The five closest movies by Jaccard index to Toy Story are ('Star Wars', 0.5825688073394495), ('Independence Day (ID4)', 0.5537918871252204), ('Return of the Jedi', 0.5492730210016155), ('Rock, The', 0.5341959334565619), ('Fargo', 0.5118110236220472). 

#### Part 2

In [62]:
from math import*
def jaccard_similarity(x,y):       #function that calculates the jaccard index for two moives 
    intersection_cardinality = len(set.intersection(*[set(x), set(y)]))
    union_cardinality = len(set.union(*[set(x), set(y)]))
    return intersection_cardinality/float(union_cardinality)
jaccard = []
def getkey(item):
    return item[1]
gy_title = ratings.groupby('title')
def j_close(x,i):
    x = gy_title.get_group(x)['user_id']
    for key in gy_title.groups.keys():
        y = gy_title.get_group(key)['user_id']
        jacc=(key, jaccard_similarity(x,y))
        jaccard.append(jacc)
        sort = sorted(jaccard, key = getkey, reverse = True)
    print(sort[1:i+1])

In [63]:
j_close('Casablanca',5)

[('Citizen Kane', 0.4798657718120805), ('Wizard of Oz, The', 0.47289156626506024), ('2001: A Space Odyssey', 0.45507246376811594), ('Dr. Strangelove or: How I Learned to Stop Worrying and Love the Bomb', 0.45182724252491696), ('Raiders of the Lost Ark', 0.4444444444444444)]

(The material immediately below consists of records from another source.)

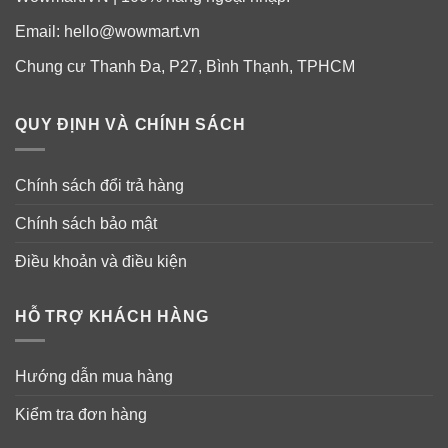
thay vì tích tụ mỡ. Không chỉ hỗ trợ quá trình trao đổi
Email:
hello@wowmart.vn
chất mà cacao còn giúp bạn giảm cảm giác thèm ăn nếu
dùng cacao trước bữa ăn.
Chung cư Thanh Đa, P27, Bình Thạnh, TPHCM
+ Trong kẹo Socola giảm cân còn có Hoodia Gordonii
QUY ĐỊNH VÀ CHÍNH SÁCH
giúp tạo cảm giác no lâu, hạn chế cảm giác thèm ăn
giúp giảm cân hiệu quả.
Chính sách đổi trả hàng
+ Trong kẹo Socola giảm cân Đan Mạch còn chứa
Chính sách bảo mật
Glucomannan, Gluggul, Gymnema Sylvestre, Triphala
có tác dụng hỗ trợ tiêu giảm mỡ thừa và giảm cân cho
Điều khoản và điều kiện
người béo phì.
HỖ TRỢ KHÁCH HÀNG
Hướng dẫn mua hàng
Kiểm tra đơn hàng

The five closest movies by Jaccard index to Casablanca are ('Citizen Kane', 0.4798657718120805), ('Wizard of Oz, The', 0.47289156626506024), ('2001: A Space Odyssey', 0.45507246376811594), ('Dr. Strangelove or: How I Learned to Stop Worrying and Love the Bomb', 0.45182724252491696), ('Raiders of the Lost Ark', 0.4444444444444444). 

#### Some comments about Jaccard Index:

The Jaccard index seems like a good indicator for a reasonable similarity metric for recommender systems. However, it does not take into account of the quality of reviews by weighting them differently. We should think critically as we are looking at the recommandations made by the jaccard index.